Lipman charts the progression from 1898 to the present in a cogent linear progression. She notes that most histories neglect the base, and, in so doing, ignore the post-1898 story until Castro's seizure of power from Batista and the Cuban Missile Crisis. The base workers navigated difficult straits as they sought to organize as the base's prominence expanded during and after WWII. Work on the base was lucrative and provided security and a comfortable livelihood, but after 1960 working on the base grew difficult as the US and Cuba collided. After 1963, Cuban and American security searches forced workers to strip, walk naked between zones, and suffer other indignities to continue working on the base. Cold War differences boiled over in 1964 and--although some laborers continued their itinerant status--most workers were given the choice of quitting for Cuba or turning their backs on Cuba to labor and live only in the base. Since, various contractors and Caribbean workers, notably Jamaicans, filled the majority of the jobs.

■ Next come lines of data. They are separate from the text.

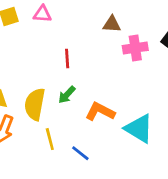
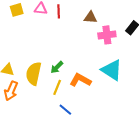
red line: (67, 59) -> (59, 11), moved
cyan triangle: (139, 129) -> (112, 70), moved
yellow line: (50, 139) -> (57, 87), moved, turned 35

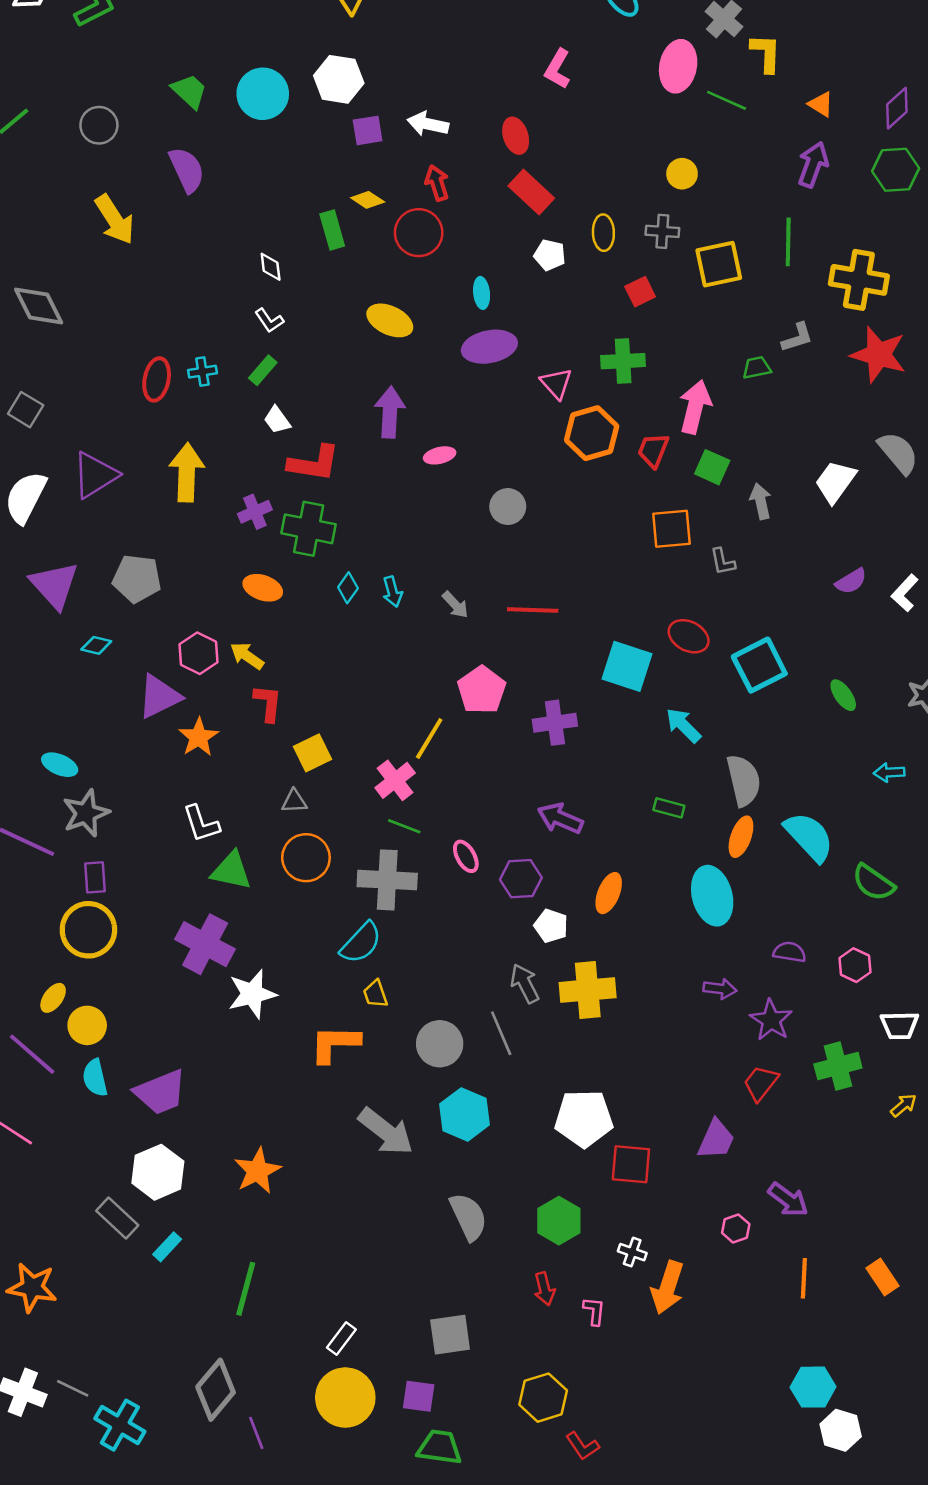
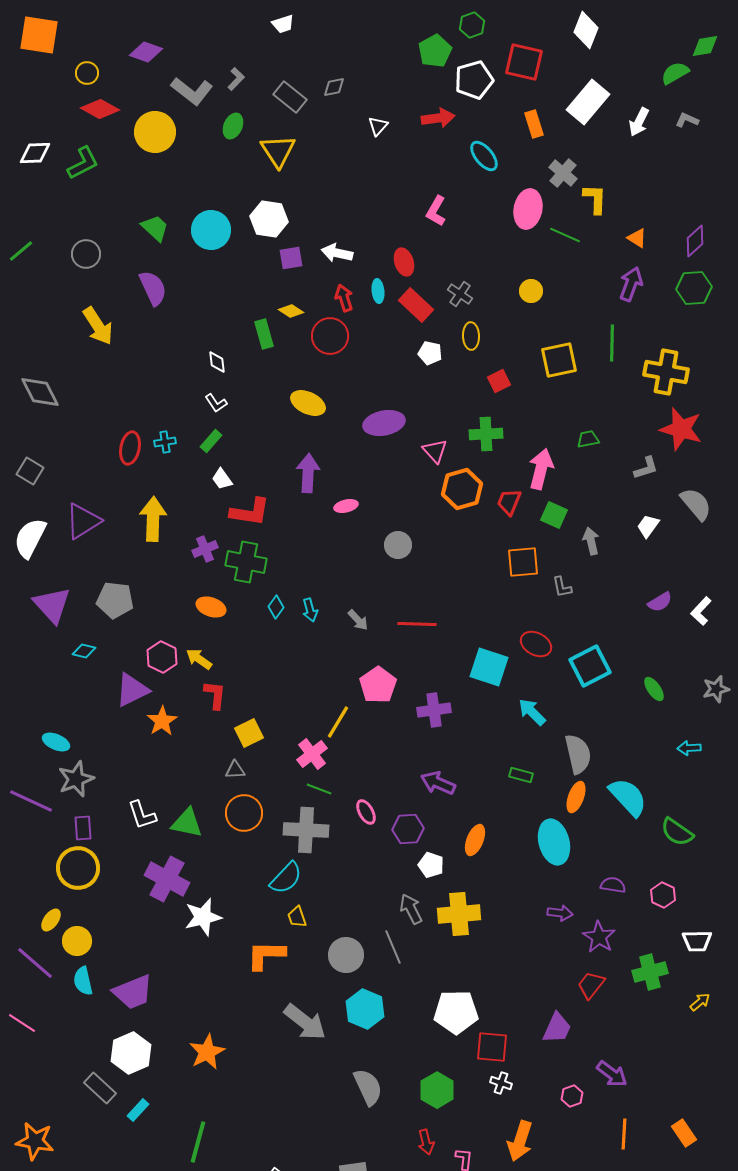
gray cross: (662, 231) -> (460, 294), moved, turned 30
cyan ellipse: (482, 293) -> (378, 291), moved
gray L-shape: (797, 337) -> (646, 468), moved
white trapezoid: (835, 482) -> (648, 526), size x0.7
white L-shape: (201, 824) -> (142, 815), moved
white cross: (632, 1252) -> (501, 1083), moved

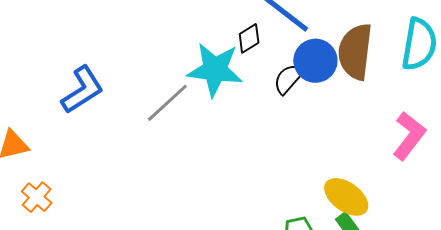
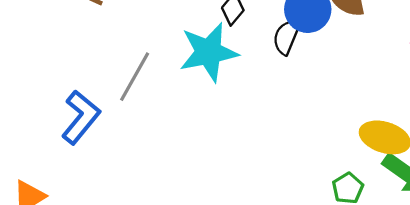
gray line: (167, 103) -> (135, 77), moved

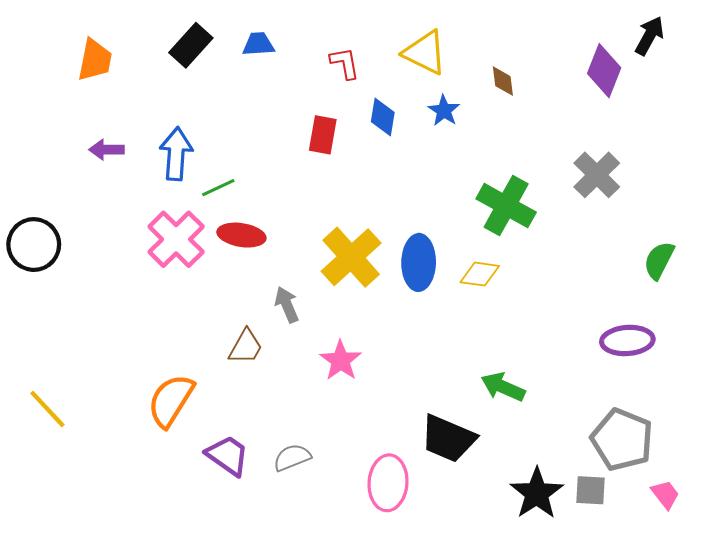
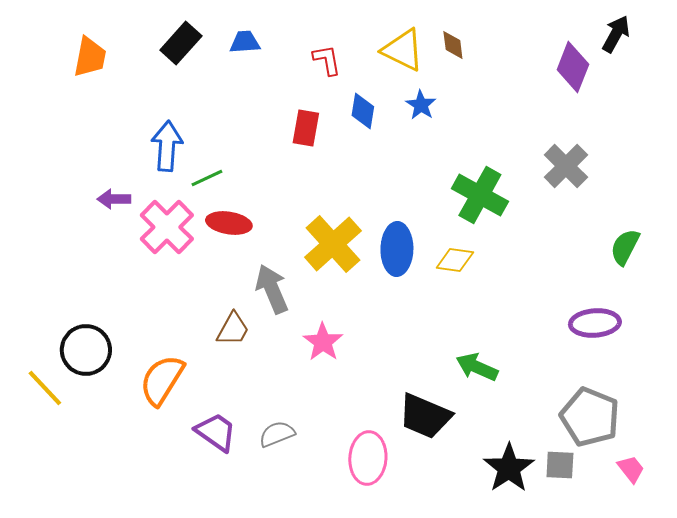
brown diamond: (503, 81) -> (453, 45), moved
purple arrow: (106, 150) -> (114, 199), moved
black circle: (34, 245) -> (86, 350), moved
gray arrow: (287, 305) -> (272, 289), size x1.4

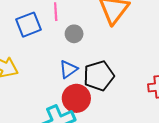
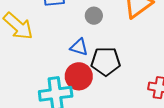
blue triangle: (68, 69) -> (79, 47), turned 36

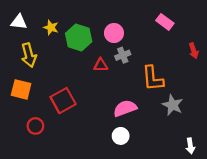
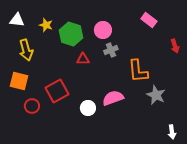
red triangle: (101, 65) -> (83, 59), moved
red circle: (35, 126) -> (32, 106), moved
white circle: (121, 136) -> (88, 108), moved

Quite simply, there's a lot to like about this book. Her narrative is fluid, she weaves the sources clearly, and it's an impressive work. I'm curious to see how her book fares in the prize circuit, and I wouldn't be surprised if she wins an AHA or OAH award. At the least, I think the book should be considered for SHAFR's Bernath Prize.

I skimmed the book in a less thorough manner than I should have. So the following questions or problems might have been dealt with in a more convincing manner than I caught. The description of labor at times was a bit thin for my taste. Lipman stresses the international nature of this labor exchange process. At points, however, I'm left wondering if it might be more accurately described as transnational. She treats the issue in the introduction, but I'm not wholly convinced. Similarly, I'm wondering if there is a story of migration and labor in the Caribbean that's absent. That subject is broached as West Indian workers appear early in the book, fades, and then is somewhat reestablished with the introduction of Jamaican workers after '65. Is this a legacy of colonialism or neocolonialism in the region's labor relations and part of a broader story? I wouldn't realistically expect her to issue grandiose claims and stretch herself too thin. Still, I think there are connections she could have drawn.

I prefer not to criticize an author for a book s/he didn't write. As I finished the book, I'm left wondering about neocolonialism and neoliberalism and what Lipman's book tells about those issues. Migration, labor, and capital are tied together in this story and I think it's a marker of a good book to leave one with productive questions.